AIM OF THE TASK
Look for "header" in the records and copy every line that has it.

━━━━━ MATERIAL FOR THIS EXERCISE ━━━━━

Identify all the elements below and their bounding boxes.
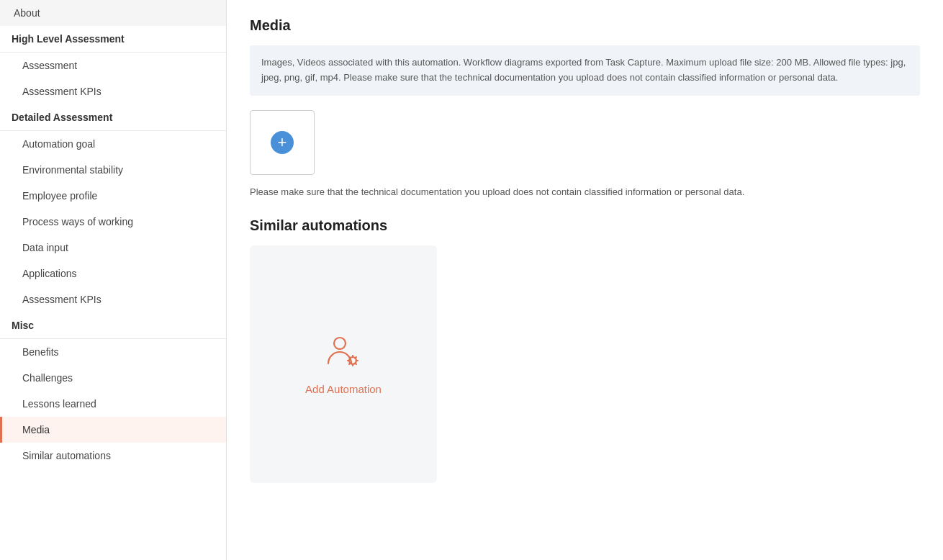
media-title: Media [250,17,920,34]
sidebar-item-assessment-kpis-2[interactable]: Assessment KPIs [0,286,226,312]
sidebar-item-similar-automations[interactable]: Similar automations [0,443,226,469]
sidebar-item-data-input[interactable]: Data input [0,235,226,261]
add-automation-card[interactable]: Add Automation [250,245,437,483]
sidebar-item-environmental-stability[interactable]: Environmental stability [0,157,226,183]
sidebar-header-detailed-assessment: Detailed Assessment [0,104,226,130]
main-content: Media Images, Videos associated with thi… [227,0,943,560]
disclaimer-text: Please make sure that the technical docu… [250,186,920,197]
svg-line-6 [349,357,351,358]
similar-automations-title: Similar automations [250,217,920,234]
sidebar-header-misc: Misc [0,312,226,338]
svg-line-9 [355,357,356,358]
sidebar-item-about[interactable]: About [0,0,226,26]
sidebar-header-high-level-assessment: High Level Assessment [0,26,226,52]
info-box: Images, Videos associated with this auto… [250,45,920,96]
svg-line-8 [349,363,351,364]
sidebar-item-challenges[interactable]: Challenges [0,365,226,391]
add-automation-icon [324,333,363,374]
sidebar-item-applications[interactable]: Applications [0,261,226,286]
sidebar-item-assessment-kpis-1[interactable]: Assessment KPIs [0,78,226,104]
add-automation-label: Add Automation [305,383,382,395]
sidebar-item-lessons-learned[interactable]: Lessons learned [0,391,226,417]
upload-plus-icon: + [271,131,294,154]
sidebar-item-benefits[interactable]: Benefits [0,339,226,365]
sidebar: AboutHigh Level AssessmentAssessmentAsse… [0,0,227,560]
sidebar-item-assessment[interactable]: Assessment [0,53,226,78]
sidebar-item-media[interactable]: Media [0,417,226,443]
svg-point-0 [334,338,346,349]
sidebar-item-process-ways-of-working[interactable]: Process ways of working [0,209,226,235]
upload-area[interactable]: + [250,110,315,175]
sidebar-item-automation-goal[interactable]: Automation goal [0,131,226,157]
sidebar-item-employee-profile[interactable]: Employee profile [0,183,226,209]
svg-line-7 [355,363,356,364]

━━━━━

EXERCISE SOLUTION
sidebar-header-detailed-assessment: Detailed Assessment [0,104,226,130]
sidebar-header-misc: Misc [0,312,226,338]
sidebar-header-high-level-assessment: High Level Assessment [0,26,226,52]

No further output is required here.